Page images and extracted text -
'''
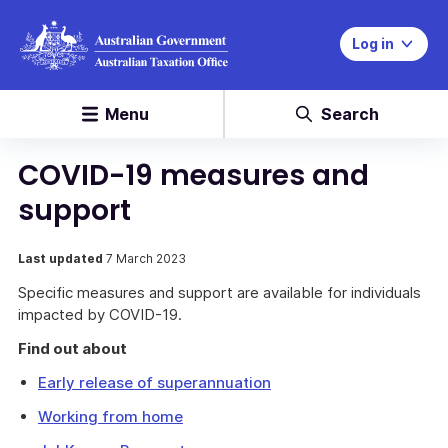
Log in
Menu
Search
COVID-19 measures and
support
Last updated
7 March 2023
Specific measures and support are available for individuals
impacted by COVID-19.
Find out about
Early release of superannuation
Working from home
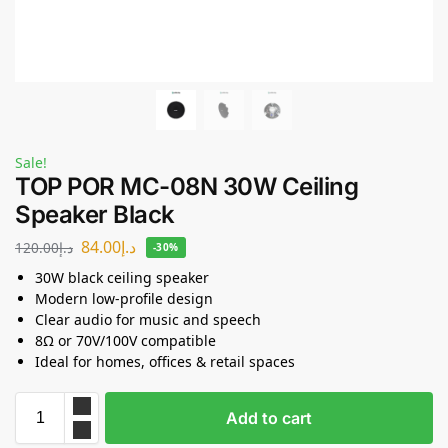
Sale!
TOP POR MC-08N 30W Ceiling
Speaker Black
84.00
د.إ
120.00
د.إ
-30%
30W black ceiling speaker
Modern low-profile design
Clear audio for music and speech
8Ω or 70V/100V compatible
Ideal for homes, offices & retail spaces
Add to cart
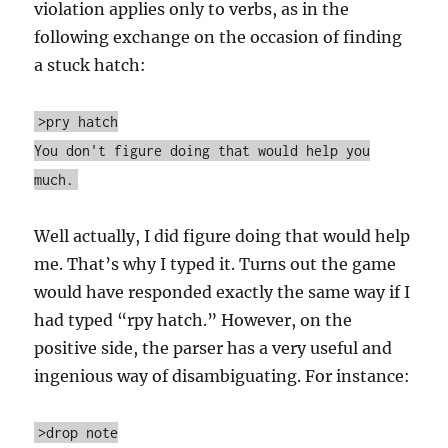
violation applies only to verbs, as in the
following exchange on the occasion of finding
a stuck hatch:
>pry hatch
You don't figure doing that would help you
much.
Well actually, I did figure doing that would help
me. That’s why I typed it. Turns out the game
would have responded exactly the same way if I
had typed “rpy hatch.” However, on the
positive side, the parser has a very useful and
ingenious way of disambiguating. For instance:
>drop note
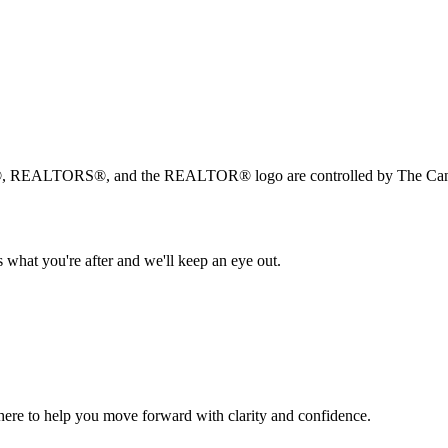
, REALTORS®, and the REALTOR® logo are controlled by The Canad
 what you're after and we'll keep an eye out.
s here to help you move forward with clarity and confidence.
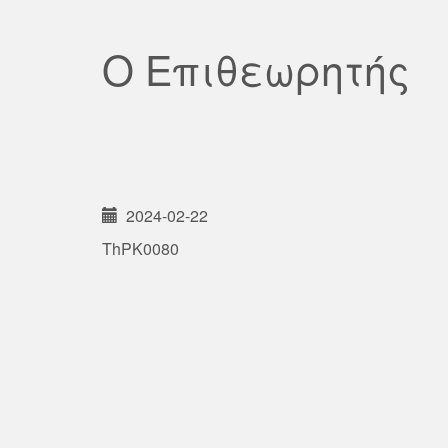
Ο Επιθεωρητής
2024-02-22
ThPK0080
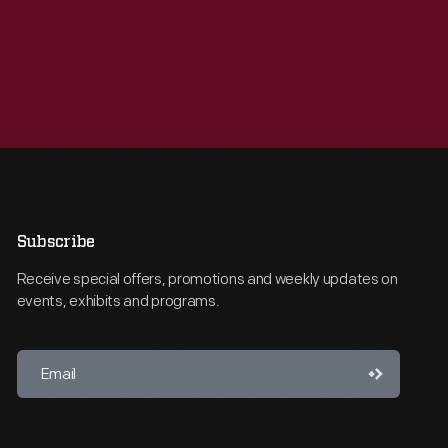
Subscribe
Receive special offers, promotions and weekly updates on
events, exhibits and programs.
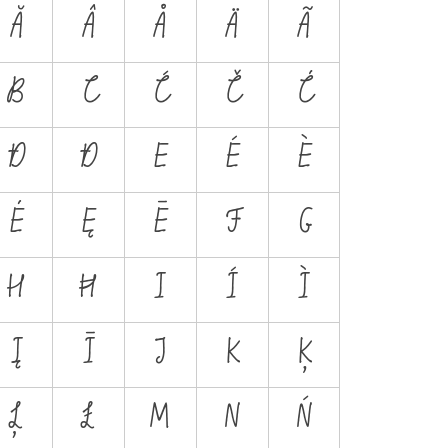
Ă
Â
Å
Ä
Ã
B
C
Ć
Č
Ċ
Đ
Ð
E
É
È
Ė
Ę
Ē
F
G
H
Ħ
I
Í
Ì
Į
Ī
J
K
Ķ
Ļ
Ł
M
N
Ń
'''
Once the pictures are set aside, write out each record exactly.

Log in
Menu
Search
COVID-19 measures and
support
Last updated
7 March 2023
Specific measures and support are available for individuals
impacted by COVID-19.
Find out about
Early release of superannuation
Working from home
Sale!
TOP POR MC-08N 30W Ceiling
Speaker Black
84.00
د.إ
120.00
د.إ
-30%
30W black ceiling speaker
Modern low-profile design
Clear audio for music and speech
8Ω or 70V/100V compatible
Ideal for homes, offices & retail spaces
Add to cart
violation applies only to verbs, as in the
following exchange on the occasion of finding
a stuck hatch:
>pry hatch
You don't figure doing that would help you
much.
Well actually, I did figure doing that would help
me. That’s why I typed it. Turns out the game
would have responded exactly the same way if I
had typed “rpy hatch.” However, on the
positive side, the parser has a very useful and
ingenious way of disambiguating. For instance:
>drop note
, REALTORS®, and the REALTOR® logo are controlled by The Canad
 what you're after and we'll keep an eye out.
s here to help you move forward with clarity and confidence.
Ο Επιθεωρητής
2024-02-22
ThPK0080
Subscribe
Receive special offers, promotions and weekly updates on
events, exhibits and programs.
Ă
Â
Å
Ä
Ã
B
C
Ć
Č
Ċ
Đ
Ð
E
É
È
Ė
Ę
Ē
F
G
H
Ħ
I
Í
Ì
Į
Ī
J
K
Ķ
Ļ
Ł
M
N
Ń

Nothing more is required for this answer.